Introduction: Glioblastoma is the most common primary brain tumor in adults. While the introduction of temozolomide chemotherapy has increased long-term survivorship, treatment failure and rapid tumor recurrence remains universal. In colon cancer, knockdown of ID1 and ID3 have been shown to impair self-renewal of colon cancer tumor initiating cells, reduce tumor growth and enhance sensitivity to chemotherapy. In this study, we investigated the role of ID1 in tumor initiation, treatment resistance, and disease recurrence in glioblastoma.
Methods: To elucidate the oncogenic properties of ID1, we used the CRISPR-Cas9 mediated lentiviral system to knockout ID1 in glioblastoma (U251), breast adenocarcinoma (MDA-MB-231), and melanoma (A375) cells. In vtiro proliferation assays were performed, as were assays to determine temozolomide sensitivity. Xeongraft studies utilizing luciferase-expressing glioma cells and bioluminescence were performed to study tumorigenic potential and tumor progression in vivo. The neuroleptic drug pimozide was identified as a potent chemical inhibitor of ID1.

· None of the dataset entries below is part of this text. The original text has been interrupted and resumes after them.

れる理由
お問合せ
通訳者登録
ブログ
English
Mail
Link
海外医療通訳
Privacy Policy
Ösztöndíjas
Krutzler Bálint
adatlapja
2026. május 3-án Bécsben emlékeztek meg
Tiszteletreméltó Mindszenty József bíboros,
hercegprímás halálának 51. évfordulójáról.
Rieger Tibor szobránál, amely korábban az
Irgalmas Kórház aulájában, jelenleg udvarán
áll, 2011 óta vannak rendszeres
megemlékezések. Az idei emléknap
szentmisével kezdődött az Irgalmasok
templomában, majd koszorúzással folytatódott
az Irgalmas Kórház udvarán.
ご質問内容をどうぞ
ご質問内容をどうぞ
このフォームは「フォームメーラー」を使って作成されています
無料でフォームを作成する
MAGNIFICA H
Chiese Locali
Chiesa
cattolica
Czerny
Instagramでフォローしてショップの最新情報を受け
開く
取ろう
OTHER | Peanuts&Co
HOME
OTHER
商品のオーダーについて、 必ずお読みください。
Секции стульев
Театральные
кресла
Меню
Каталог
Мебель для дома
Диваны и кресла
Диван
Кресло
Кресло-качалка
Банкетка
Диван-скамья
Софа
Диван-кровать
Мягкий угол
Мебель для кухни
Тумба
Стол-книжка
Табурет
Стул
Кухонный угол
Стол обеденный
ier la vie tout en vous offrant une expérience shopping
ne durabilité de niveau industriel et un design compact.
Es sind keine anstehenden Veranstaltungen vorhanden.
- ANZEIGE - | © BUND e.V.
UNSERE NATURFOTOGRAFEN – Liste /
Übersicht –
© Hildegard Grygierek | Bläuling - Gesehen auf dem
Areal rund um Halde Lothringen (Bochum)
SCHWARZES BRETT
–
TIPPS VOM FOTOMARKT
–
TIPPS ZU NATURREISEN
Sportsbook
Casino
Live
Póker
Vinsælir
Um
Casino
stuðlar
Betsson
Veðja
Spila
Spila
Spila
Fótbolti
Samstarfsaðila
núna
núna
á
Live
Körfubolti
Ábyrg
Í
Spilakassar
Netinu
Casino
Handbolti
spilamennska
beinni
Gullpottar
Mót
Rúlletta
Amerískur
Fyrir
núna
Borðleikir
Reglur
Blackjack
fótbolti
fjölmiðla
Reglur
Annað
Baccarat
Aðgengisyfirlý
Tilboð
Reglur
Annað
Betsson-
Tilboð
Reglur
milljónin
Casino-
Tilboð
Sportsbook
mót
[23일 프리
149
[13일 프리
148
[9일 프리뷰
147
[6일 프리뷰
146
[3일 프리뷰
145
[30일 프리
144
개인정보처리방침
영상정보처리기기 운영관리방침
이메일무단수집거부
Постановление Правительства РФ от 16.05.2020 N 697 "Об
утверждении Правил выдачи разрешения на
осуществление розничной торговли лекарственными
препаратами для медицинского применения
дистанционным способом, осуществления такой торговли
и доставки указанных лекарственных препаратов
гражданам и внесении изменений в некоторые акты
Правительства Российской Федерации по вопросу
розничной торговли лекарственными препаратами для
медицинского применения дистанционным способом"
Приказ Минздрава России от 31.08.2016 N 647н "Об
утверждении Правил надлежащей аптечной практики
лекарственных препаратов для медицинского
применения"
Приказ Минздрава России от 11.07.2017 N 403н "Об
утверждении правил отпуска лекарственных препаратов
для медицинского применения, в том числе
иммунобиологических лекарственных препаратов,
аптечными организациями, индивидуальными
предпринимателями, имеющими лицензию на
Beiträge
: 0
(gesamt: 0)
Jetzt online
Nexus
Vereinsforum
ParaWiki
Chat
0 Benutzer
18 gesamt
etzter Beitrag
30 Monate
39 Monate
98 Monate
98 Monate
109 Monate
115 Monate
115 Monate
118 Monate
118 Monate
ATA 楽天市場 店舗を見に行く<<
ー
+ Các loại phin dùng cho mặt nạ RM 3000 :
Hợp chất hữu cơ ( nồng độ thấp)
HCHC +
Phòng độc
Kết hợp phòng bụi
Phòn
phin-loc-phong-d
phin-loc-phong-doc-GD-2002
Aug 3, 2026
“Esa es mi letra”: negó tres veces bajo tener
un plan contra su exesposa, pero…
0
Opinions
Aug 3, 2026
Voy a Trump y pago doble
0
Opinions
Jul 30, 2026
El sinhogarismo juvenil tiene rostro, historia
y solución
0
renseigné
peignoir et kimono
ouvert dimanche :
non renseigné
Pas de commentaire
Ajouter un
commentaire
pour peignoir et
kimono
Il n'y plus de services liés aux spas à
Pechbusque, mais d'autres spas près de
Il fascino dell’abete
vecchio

Results: We show that ID1 is necessary for tumor initiation and tumor growth in multiple solid cancers, including glioblastoma, breast adenocarcinoma and melanoma. Through induction of EGF, ID1 maintains EGFR in a continuously activated state. ID1-dependent EGFR activation renders cancer cells resistant to chemotherapy; inhibition of ID1 by genetic knockout or with the antipsychotic agent, pimozide, enhances the cytotoxic effect of the alkylating agent, temozolomide.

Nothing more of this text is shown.